- _TASK STATEMENT_: Go through the listing and repeat each entry exactly, but include no pictures.

- _RECORDS TO USE_:
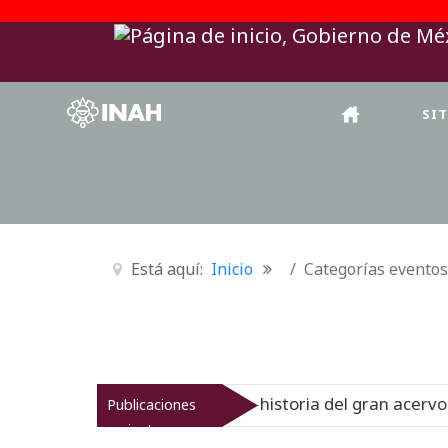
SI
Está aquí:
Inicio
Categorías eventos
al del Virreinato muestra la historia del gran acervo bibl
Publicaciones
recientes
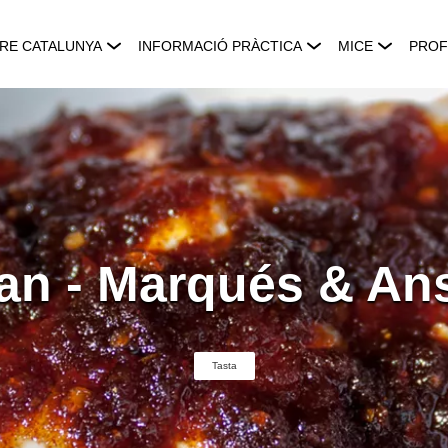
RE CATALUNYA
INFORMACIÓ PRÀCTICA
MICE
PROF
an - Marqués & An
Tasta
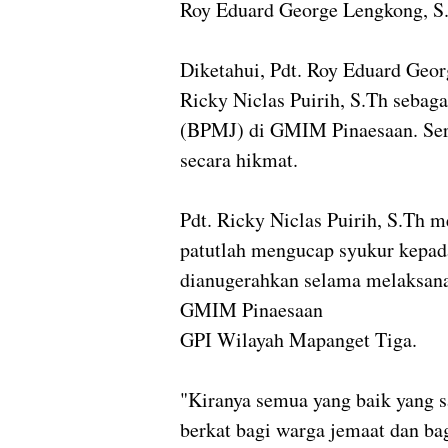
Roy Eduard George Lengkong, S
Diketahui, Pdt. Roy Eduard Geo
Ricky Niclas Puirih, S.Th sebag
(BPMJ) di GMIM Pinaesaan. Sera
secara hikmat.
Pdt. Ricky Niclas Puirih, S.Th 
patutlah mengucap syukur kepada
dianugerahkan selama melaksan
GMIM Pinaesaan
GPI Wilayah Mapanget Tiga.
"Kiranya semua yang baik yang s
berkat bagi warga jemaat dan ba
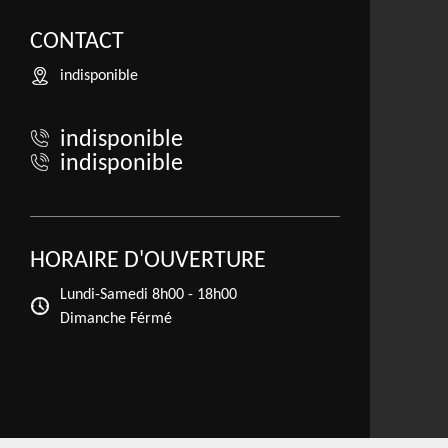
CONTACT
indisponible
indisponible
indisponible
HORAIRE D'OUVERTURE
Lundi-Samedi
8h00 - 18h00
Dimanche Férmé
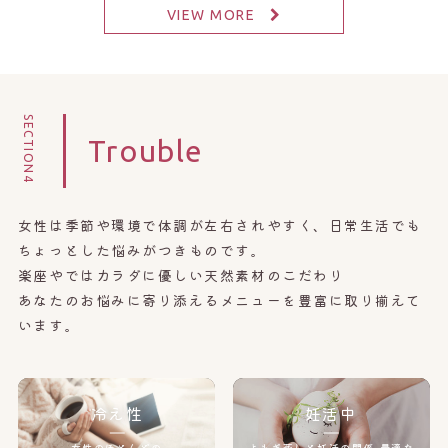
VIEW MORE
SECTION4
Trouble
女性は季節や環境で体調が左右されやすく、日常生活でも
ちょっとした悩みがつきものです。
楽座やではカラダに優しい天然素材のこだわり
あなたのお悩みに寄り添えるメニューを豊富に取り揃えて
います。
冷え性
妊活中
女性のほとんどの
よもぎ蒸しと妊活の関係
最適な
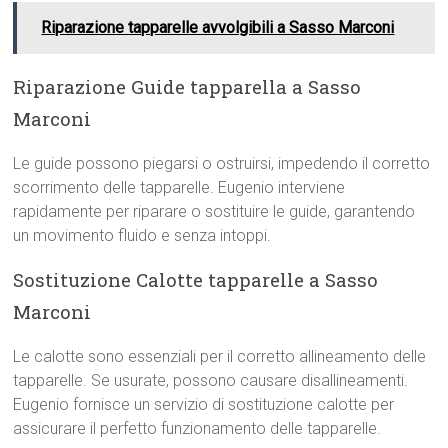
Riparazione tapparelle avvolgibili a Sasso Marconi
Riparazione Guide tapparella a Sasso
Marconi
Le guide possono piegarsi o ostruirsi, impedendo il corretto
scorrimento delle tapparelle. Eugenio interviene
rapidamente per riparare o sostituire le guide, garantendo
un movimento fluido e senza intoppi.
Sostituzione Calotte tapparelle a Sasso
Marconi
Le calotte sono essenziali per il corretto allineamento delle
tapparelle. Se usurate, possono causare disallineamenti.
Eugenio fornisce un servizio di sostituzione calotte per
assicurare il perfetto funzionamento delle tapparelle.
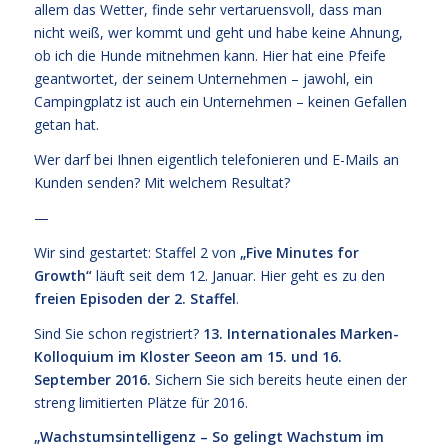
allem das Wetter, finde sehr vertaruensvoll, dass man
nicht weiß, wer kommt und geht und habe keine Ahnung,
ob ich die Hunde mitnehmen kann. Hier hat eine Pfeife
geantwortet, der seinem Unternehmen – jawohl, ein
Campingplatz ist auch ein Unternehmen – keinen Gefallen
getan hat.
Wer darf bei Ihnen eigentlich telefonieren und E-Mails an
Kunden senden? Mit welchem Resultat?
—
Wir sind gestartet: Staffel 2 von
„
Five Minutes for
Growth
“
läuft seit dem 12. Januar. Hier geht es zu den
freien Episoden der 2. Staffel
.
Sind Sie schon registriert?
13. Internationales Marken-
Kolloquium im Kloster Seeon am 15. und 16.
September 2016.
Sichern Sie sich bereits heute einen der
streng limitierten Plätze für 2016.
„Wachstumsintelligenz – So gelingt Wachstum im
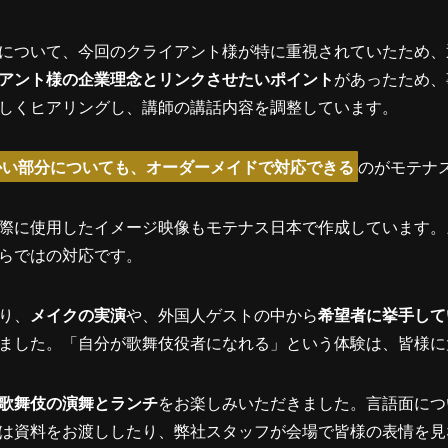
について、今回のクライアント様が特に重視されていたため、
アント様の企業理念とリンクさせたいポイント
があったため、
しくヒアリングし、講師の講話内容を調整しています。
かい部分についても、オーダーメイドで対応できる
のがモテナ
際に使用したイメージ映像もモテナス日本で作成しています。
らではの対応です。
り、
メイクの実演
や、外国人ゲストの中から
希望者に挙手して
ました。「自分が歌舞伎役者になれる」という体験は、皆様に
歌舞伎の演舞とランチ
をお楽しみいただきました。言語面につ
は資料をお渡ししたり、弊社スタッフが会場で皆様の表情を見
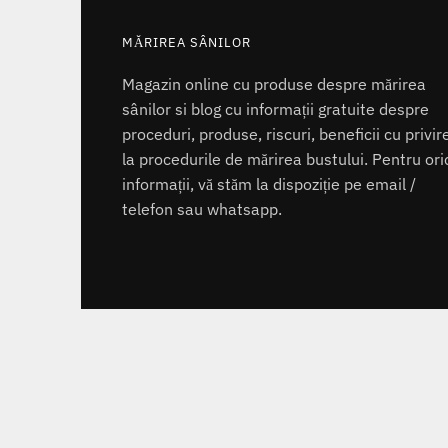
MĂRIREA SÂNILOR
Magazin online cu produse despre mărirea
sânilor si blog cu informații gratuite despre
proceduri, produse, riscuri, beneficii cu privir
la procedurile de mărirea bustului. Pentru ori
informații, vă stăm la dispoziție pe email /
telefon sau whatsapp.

- _SOLUTION TO THIS EXERCISE_:
SI
Está aquí:
Inicio
Categorías eventos
al del Virreinato muestra la historia del gran acervo bibl
Publicaciones
recientes
RE CATALUNYA
INFORMACIÓ PRÀCTICA
MICE
PROF
an - Marqués & An
Tasta
Roy Eduard George Lengkong, S
Diketahui, Pdt. Roy Eduard Geo
Ricky Niclas Puirih, S.Th sebag
(BPMJ) di GMIM Pinaesaan. Sera
secara hikmat.
Pdt. Ricky Niclas Puirih, S.Th 
patutlah mengucap syukur kepada
dianugerahkan selama melaksan
GMIM Pinaesaan
GPI Wilayah Mapanget Tiga.
"Kiranya semua yang baik yang s
berkat bagi warga jemaat dan ba
CONTACT
indisponible
indisponible
indisponible
HORAIRE D'OUVERTURE
Lundi-Samedi
8h00 - 18h00
Dimanche Férmé
VIEW MORE
SECTION4
Trouble
女性は季節や環境で体調が左右されやすく、日常生活でも
ちょっとした悩みがつきものです。
楽座やではカラダに優しい天然素材のこだわり
あなたのお悩みに寄り添えるメニューを豊富に取り揃えて
います。
冷え性
妊活中
女性のほとんどの
よもぎ蒸しと妊活の関係
最適な
Riparazione tapparelle avvolgibili a Sasso Marconi
Riparazione Guide tapparella a Sasso
Marconi
Le guide possono piegarsi o ostruirsi, impedendo il corretto
scorrimento delle tapparelle. Eugenio interviene
rapidamente per riparare o sostituire le guide, garantendo
un movimento fluido e senza intoppi.
Sostituzione Calotte tapparelle a Sasso
Marconi
Le calotte sono essenziali per il corretto allineamento delle
tapparelle. Se usurate, possono causare disallineamenti.
Eugenio fornisce un servizio di sostituzione calotte per
assicurare il perfetto funzionamento delle tapparelle.
allem das Wetter, finde sehr vertaruensvoll, dass man
nicht weiß, wer kommt und geht und habe keine Ahnung,
ob ich die Hunde mitnehmen kann. Hier hat eine Pfeife
geantwortet, der seinem Unternehmen – jawohl, ein
Campingplatz ist auch ein Unternehmen – keinen Gefallen
getan hat.
Wer darf bei Ihnen eigentlich telefonieren und E-Mails an
Kunden senden? Mit welchem Resultat?
—
Wir sind gestartet: Staffel 2 von
„
Five Minutes for
Growth
“
läuft seit dem 12. Januar. Hier geht es zu den
freien Episoden der 2. Staffel
.
Sind Sie schon registriert?
13. Internationales Marken-
Kolloquium im Kloster Seeon am 15. und 16.
September 2016.
Sichern Sie sich bereits heute einen der
streng limitierten Plätze für 2016.
„Wachstumsintelligenz – So gelingt Wachstum im
について、今回のクライアント様が特に重視されていたため、
アント様の企業理念とリンクさせたいポイント
があったため、
しくヒアリングし、講師の講話内容を調整しています。
かい部分についても、オーダーメイドで対応できる
のがモテナ
際に使用したイメージ映像もモテナス日本で作成しています。
らではの対応です。
り、
メイクの実演
や、外国人ゲストの中から
希望者に挙手して
ました。「自分が歌舞伎役者になれる」という体験は、皆様に
歌舞伎の演舞とランチ
をお楽しみいただきました。言語面につ
は資料をお渡ししたり、弊社スタッフが会場で皆様の表情を見
MĂRIREA SÂNILOR
Magazin online cu produse despre mărirea
sânilor si blog cu informații gratuite despre
proceduri, produse, riscuri, beneficii cu privir
la procedurile de mărirea bustului. Pentru ori
informații, vă stăm la dispoziție pe email /
telefon sau whatsapp.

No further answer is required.